NeoRL-2
Source
- Dataset metadata snapshot: neorl2-2025
- Metadata JSON: metadata.json
- Official GitHub: https://github.com/polixir/NeoRL2
- Official Hugging Face dataset: https://huggingface.co/datasets/polixirai/NeoRL2
- arXiv preprint: https://arxiv.org/abs/2503.19267
Core Claim
NeoRL-2 is a near-real-world offline reinforcement-learning benchmark with explicit transition tuples and evaluation simulators.

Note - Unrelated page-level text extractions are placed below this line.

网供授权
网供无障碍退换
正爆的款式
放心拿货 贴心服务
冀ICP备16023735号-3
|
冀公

It targets practical offline RL difficulties that are underrepresented in simpler benchmarks: delays, exogenous factors, safety constraints, rule-based behavior policies, conservative data, and limited data.
Dataset Notes
- The paper and GitHub README describe seven tasks: Pipeline, Simglucose, RocketRecovery, RandomFrictionHopper, DMSD, Fusion, and SafetyHalfCheetah.

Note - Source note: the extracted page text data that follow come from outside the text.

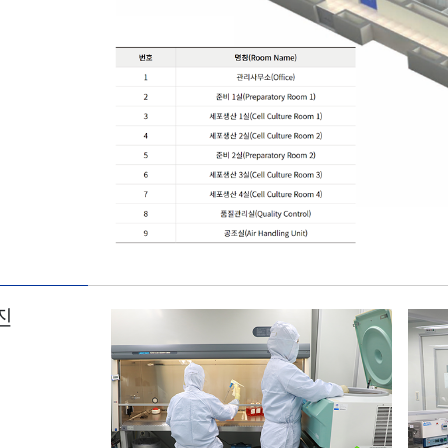
번호
명칭(Room Name)
1
관리사무소(Office)
진
2
준비 1실(Preparatory Room 1)
3
세포생산 1실(Cell Culture Room 1)
4
세포생산 2실(Cell Culture Room 2)
5
준비 2실(Preparatory Room 2)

- The GitHub interface returns
obs,next_obs,action,reward,done, andindex. - The Hugging Face parquet artifact uses
observations,actions,rewards,next_observations, andterminals. - Datasets are generated by online RL algorithms or PID policies, then suboptimal policies with returns from 50% to 80% of expert return are selected.

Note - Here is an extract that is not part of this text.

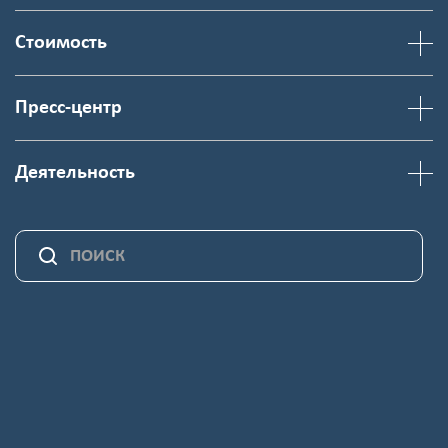
Стоимость
Пресс-центр
Деятельность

- Hugging Face reports 980848 rows and about 130 MB total file size.
Task Shapes
| Task | Observation shape | Action shape | Done flag | Max timesteps |
|---|---|---|---|---|
| Pipeline | 52 | 1 | false | 1000 |
| Simglucose | 31 | 1 | true | 480 |
| RocketRecovery | 7 | 2 | true | 500 |
| RandomFrictionHopper | 13 | 3 | true | 1000 |
| DMSD | 6 | 2 | false | 100 |
| Fusion | 15 | 6 | false | 100 |
| SafetyHalfCheetah | 18 | 6 | false | 1000 |
Action-Time-Series Notes
NeoRL-2 is a clean action-conditioned trajectory source:
observation_t + action_t -> reward_t + observation_{t+1} + terminal_tThis makes it better aligned with action-conditioned world-model training than logged decision datasets that only expose one-step outcomes. The harder part is that the benchmark intentionally includes delayed effects, external factors, conservative behavior policies, and safety constraints.
Gotchas
- The paper is an arXiv preprint from 2025; use it as a current benchmark artifact, not as peer-reviewed settled evidence.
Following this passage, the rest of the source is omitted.